The nuclear envelope protein emerin binds directly to histone deacetylase 3 (HDAC3) and activates HDAC3 activity

Justin Demmerle, Adam J. Koch, James M. Holaska

Research output: Contribution to journalArticle

80 Scopus citations

Abstract

Organization of the genome is critical for maintaining cellspecific gene expression, ensuring proper cell function. It is well established that the nuclear lamina preferentially associates with repressed chromatin. However, the molecular mechanisms underlying repressive chromatin formation and maintenance at the nuclear lamina remain poorly understood. Here we show that emerin binds directly to HDAC3, the catalytic subunit of the nuclear co-repressor (NCoR) complex, and recruits HDAC3 to the nuclear periphery.
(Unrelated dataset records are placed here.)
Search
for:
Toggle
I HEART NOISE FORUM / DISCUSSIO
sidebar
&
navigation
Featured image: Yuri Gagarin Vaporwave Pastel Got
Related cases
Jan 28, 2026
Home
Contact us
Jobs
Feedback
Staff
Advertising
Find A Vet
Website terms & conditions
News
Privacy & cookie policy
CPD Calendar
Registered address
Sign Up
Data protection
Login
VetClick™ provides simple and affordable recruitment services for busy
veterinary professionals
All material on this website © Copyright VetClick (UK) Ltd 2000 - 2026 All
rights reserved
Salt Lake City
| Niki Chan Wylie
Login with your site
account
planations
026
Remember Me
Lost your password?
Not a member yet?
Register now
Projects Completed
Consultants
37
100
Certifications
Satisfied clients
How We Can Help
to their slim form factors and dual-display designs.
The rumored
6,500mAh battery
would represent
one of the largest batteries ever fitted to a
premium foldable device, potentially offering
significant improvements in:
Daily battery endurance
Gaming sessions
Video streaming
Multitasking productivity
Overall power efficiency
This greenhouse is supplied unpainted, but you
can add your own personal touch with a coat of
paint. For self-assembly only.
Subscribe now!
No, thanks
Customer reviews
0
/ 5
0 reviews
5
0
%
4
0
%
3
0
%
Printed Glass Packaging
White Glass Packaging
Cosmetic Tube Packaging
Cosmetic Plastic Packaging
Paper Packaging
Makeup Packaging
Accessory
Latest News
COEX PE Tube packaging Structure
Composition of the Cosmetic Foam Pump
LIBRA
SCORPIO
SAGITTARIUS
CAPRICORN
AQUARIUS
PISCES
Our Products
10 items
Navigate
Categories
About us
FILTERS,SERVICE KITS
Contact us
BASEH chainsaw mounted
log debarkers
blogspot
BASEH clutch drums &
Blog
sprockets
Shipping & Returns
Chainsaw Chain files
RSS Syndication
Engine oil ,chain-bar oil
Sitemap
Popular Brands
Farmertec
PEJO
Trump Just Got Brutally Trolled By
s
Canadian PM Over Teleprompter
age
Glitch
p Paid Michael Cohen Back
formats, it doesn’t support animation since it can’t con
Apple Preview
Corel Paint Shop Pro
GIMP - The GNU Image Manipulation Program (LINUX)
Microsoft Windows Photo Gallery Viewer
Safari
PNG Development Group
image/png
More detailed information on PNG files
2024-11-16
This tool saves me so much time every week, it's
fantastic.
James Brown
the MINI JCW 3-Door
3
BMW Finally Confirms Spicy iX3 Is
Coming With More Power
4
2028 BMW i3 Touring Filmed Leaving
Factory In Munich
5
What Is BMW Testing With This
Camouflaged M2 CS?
Emerin binding stimulated the catalytic activity of HDAC3, and emerin-null cells exhibit increased H4K5 acetylation, which is the preferred target of the NCoR complex. Emerin-null cells exhibit an epigenetic signature similar to that seen in HDAC3-null cells. Emerin-null cells also had significantly less HDAC3 at the nuclear lamina. Collectively, these data support a model whereby emerin facilitates repressive chromatin formation at the nuclear periphery by increasing the catalytic activity of HDAC3.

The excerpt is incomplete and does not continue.